In all, he visited 36 states, from the east coast to the west coast and everything in between. He didn’t go to university but says of the trip: “It was my university, my education.” He survived on 99c a day and adds he and his travel companion “met lots of people, who were fantastic. In 1980, I think the Americans were more open, more friendlier. We would turn up to people’s houses and they would give us food and a bed for the night.”
He doesn’t single out a particular favourite state but remembers the pair started in New York and went up to Niagara Falls in Canada in January. “Big mistake. It was freezing. We came back down to get some decent kit.”
Before riding around the US, he also spent time in New Zealand teaching rugby at King’s College in Auckland. A keen player – he was in the back row – he spent a while there before returning back to Europe – on a motorbike.
The motorbike thing also transferred to cars and he ended up becoming friends with the late Stirling Moss, the F1 driver widely regarded as one of the best to never win the drivers’ title.

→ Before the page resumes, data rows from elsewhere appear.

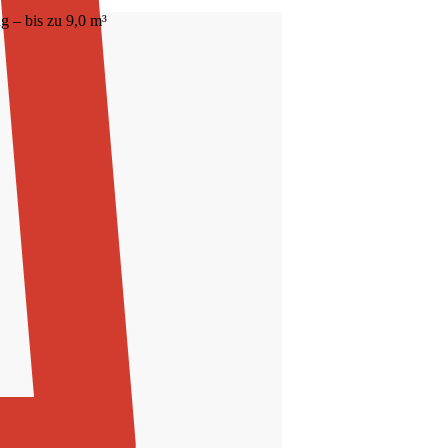
 – bis zu 9,0 m³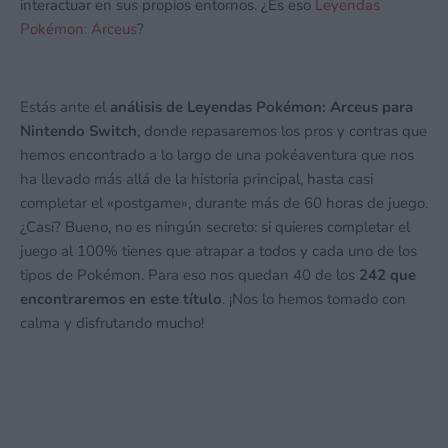
interactuar en sus propios entornos. ¿Es eso
Leyendas
Pokémon: Arceus
?
Estás ante el
análisis de Leyendas Pokémon: Arceus para
Nintendo Switch
, donde repasaremos los pros y contras que
hemos encontrado a lo largo de una pokéaventura que nos
ha llevado más allá de la historia principal, hasta casi
completar el «postgame», durante más de 60 horas de juego.
¿Casi? Bueno, no es ningún secreto: si quieres completar el
juego al 100% tienes que atrapar a todos y cada uno de los
tipos de Pokémon. Para eso nos quedan 40 de los
242 que
encontraremos en este título
. ¡Nos lo hemos tomado con
calma y disfrutando mucho!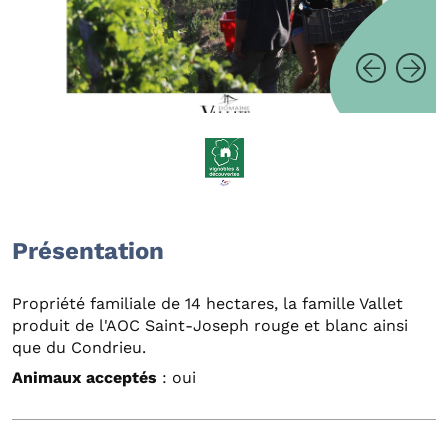
Présentation
Propriété familiale de 14 hectares, la famille Vallet
produit de l'AOC Saint-Joseph rouge et blanc ainsi
que du Condrieu.
Animaux acceptés
: oui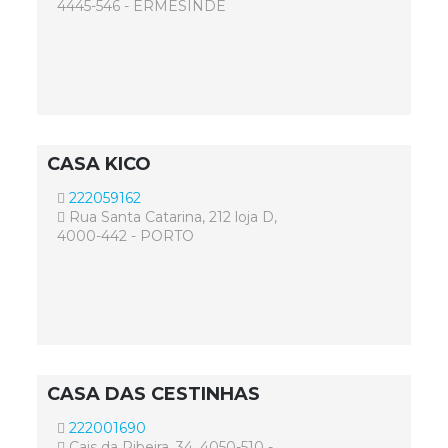
4445-546 - ERMESINDE
CASA KICO
222059162
Rua Santa Catarina, 212 loja D,
4000-442 - PORTO
CASA DAS CESTINHAS
222001690
Cais da Ribeira, 34, 4050-510 -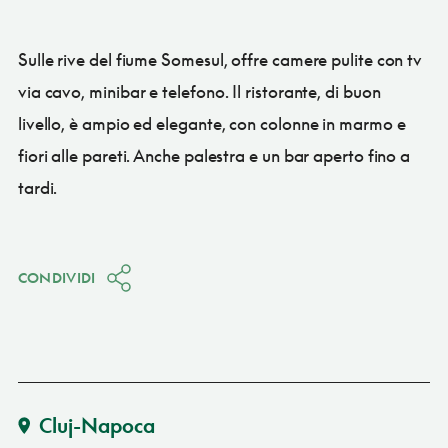
Sulle rive del fiume Somesul, offre camere pulite con tv
via cavo, minibar e telefono. Il ristorante, di buon
livello, è ampio ed elegante, con colonne in marmo e
fiori alle pareti. Anche palestra e un bar aperto fino a
tardi.
CONDIVIDI
Cluj-Napoca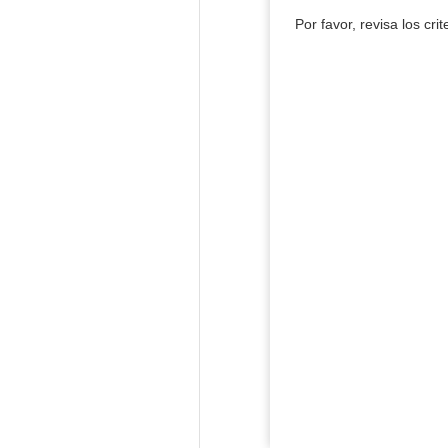
Por favor, revisa los cri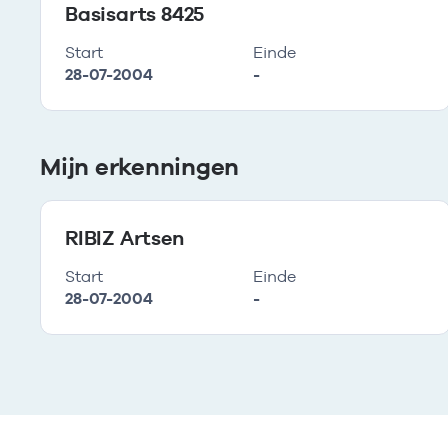
Basisarts 8425
Start
Einde
28-07-2004
-
Mijn erkenningen
RIBIZ Artsen
Start
Einde
28-07-2004
-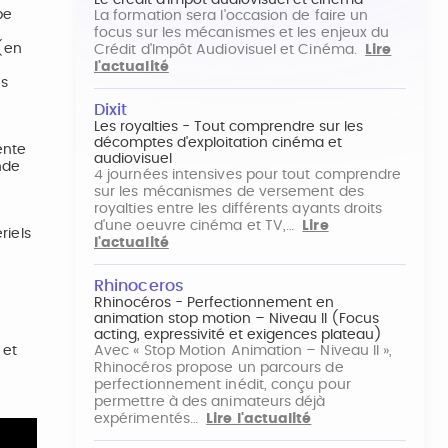
Le crédit d'impôt audiovisuel et cinéma
pe
La formation sera l'occasion de faire un
focus sur les mécanismes et les enjeux du
 (en
Crédit d'Impôt Audiovisuel et Cinéma.
Lire
l'actualité
es
Dixit
Les royalties - Tout comprendre sur les
décomptes d'exploitation cinéma et
ente
audiovisuel
ande
4 journées intensives pour tout comprendre
sur les mécanismes de versement des
royalties entre les différents ayants droits
d'une oeuvre cinéma et TV,…
Lire
riels
l'actualité
Rhinoceros
Rhinocéros - Perfectionnement en
animation stop motion – Niveau II (Focus
acting, expressivité et exigences plateau)
 et
Avec « Stop Motion Animation – Niveau II »,
Rhinocéros propose un parcours de
perfectionnement inédit, conçu pour
permettre à des animateurs déjà
expérimentés…
Lire l'actualité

Hickson helped out at Silverstone and the Ferrari Owners’ club. “With that experience behind me I was invited to drive a number of historic race cars. Stirling had a Maserati OSCA. I was also racing a friend’s Maserati OSCA – we decided that the two cars would race together, so we became a small team and travelled to races in the UK and Europe together, raced against and with each other. He and [wife] Susie Moss became good friends as a result.”